`Death Highway' Is Where Oil Prices, Truck Fatalities Intersect

(Bloomberg) -- Route 285 is the formal designation for one of the main roads used to carry supplies to and from the oilfields of West Texas. Locals call it something else: “Death Highway.”

Last year, 93 people died in accidents involving trucks just on the Texas-side of the Permian Basin, or 43 percent more than in 2012. Want to know how many fatalities to expect moving forward? Keep an eye on the price of oil.

`Death Highway' Is Where Oil Prices, Truck Fatalities Intersect

The number of traffic deaths involving big trucks shrank in 2015, when oil prices started to collapse. They surged last year as crude rallied, boosting the need for more and more truckers to manhandle the huge 18-wheelers that can carry anything from water and sand, to steel pipes and fuel.

Route 285, which runs through Pecos, Texas, and Carlsbad, New Mexico, may be “the deadliest highway in the United States," said Ralph McIngvale, a partner at Permian Lodging, which builds and runs so-called man camps in the region. "You’ve got to be very defensive. You’ve got to look as much in your rear-view window as your front windshield."

`Death Highway' Is Where Oil Prices, Truck Fatalities Intersect

Drivers are so in demand in the basin that one can easily rake in $120,000 a year, Midland County Sheriff Gary Painter said in an interview. But that comes with its problems.

"Some of them are speeding, some of them are too tired to be driving, but they’re making money," he said. "Some of these guys are just trying to make as much money as they can."

James "Whiskey” Stroup, 57, is an experienced trucker. He pilots sand trucks now, but in the past he’s also worked as a trainer of new drivers.
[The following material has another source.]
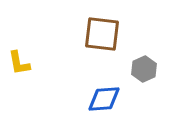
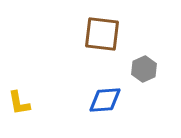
yellow L-shape: moved 40 px down
blue diamond: moved 1 px right, 1 px down
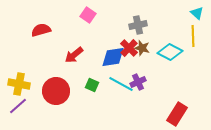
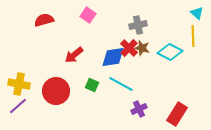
red semicircle: moved 3 px right, 10 px up
purple cross: moved 1 px right, 27 px down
He knows to get the rest he needs, he said, but not everyone does.

“When you’ve been in the oilfield for ten to 11 days, working 14 hours a day, you just become so tired that you’re not thinking straight,” he said in an interview. “You’re just brain dead, because you’re living off four to six hours of sleep.”
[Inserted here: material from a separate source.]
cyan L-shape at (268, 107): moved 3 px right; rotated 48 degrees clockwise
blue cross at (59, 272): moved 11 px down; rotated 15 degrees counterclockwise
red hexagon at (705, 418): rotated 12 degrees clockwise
While Stroup’s a veteran, a great many of the drivers are young, fearless and generally inexperienced. That’s why oilfield service companies look to trainers like Jeffrey Walker, coordinator of transportation training at New Mexico Junior College, to whip drivers into shape. Walker’s program gives three-week long sessions, after which drivers take a three-part test to get their Commercial Driver’s License.

The pool of drivers with at least two to three years of oilfield experience with the big rigs "has dwindled to nothing," Walker said. Companies now are "substituting formal training for experience."
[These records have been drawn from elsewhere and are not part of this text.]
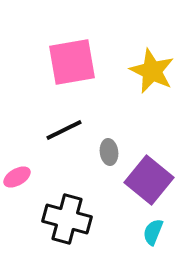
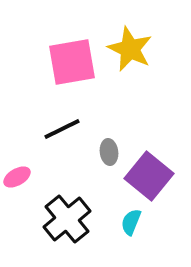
yellow star: moved 22 px left, 22 px up
black line: moved 2 px left, 1 px up
purple square: moved 4 px up
black cross: rotated 36 degrees clockwise
cyan semicircle: moved 22 px left, 10 px up
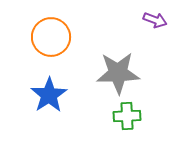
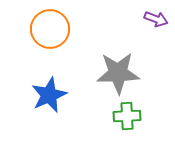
purple arrow: moved 1 px right, 1 px up
orange circle: moved 1 px left, 8 px up
blue star: rotated 9 degrees clockwise
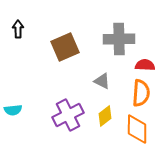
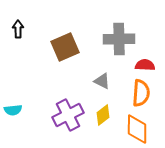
yellow diamond: moved 2 px left, 1 px up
The worst of the driving stems from over-sized trucks being on roads that weren’t designed for the amount of traffic they’re now carrying, Walker said in an interview.

In New Mexico, where Walker lives, drivers hit sinkholes that can run several feet wide, a phenomenon many people blame on fracking, Walker said. And finding funds to repair the road is a "never-ending battle," he said.

The Texas Department of Public Safety is tackling the problem, Sergeant Oscar Villarreal said in an interview. Speed limits that were as high as 75 miles per hour have been lowered and the department has more troopers to monitor roads. But with the number of drivers growing so rapidly, he said, there’s only so much they can do.

Texas "can’t build new roads or widen roads overnight," Villarreal said. "Those things take time. We’ve had significant growth in the area" and "the roads don’t have time to keep up."

At the same time, the trucks used to carry oilfield supplies aren’t always properly maintained, according to Walker. "The upkeep on an oilfield truck is a lot more than an on-the-road truck," Walker said. "Little things end up turning into big things."

Local drivers are very aware of the risks, according to Angie Sims, a business development manager for Airswift, a workforce services company. “We travel on some very busy oilfield roads,” she said in an interview. “That’s the most dangerous part of our jobs.”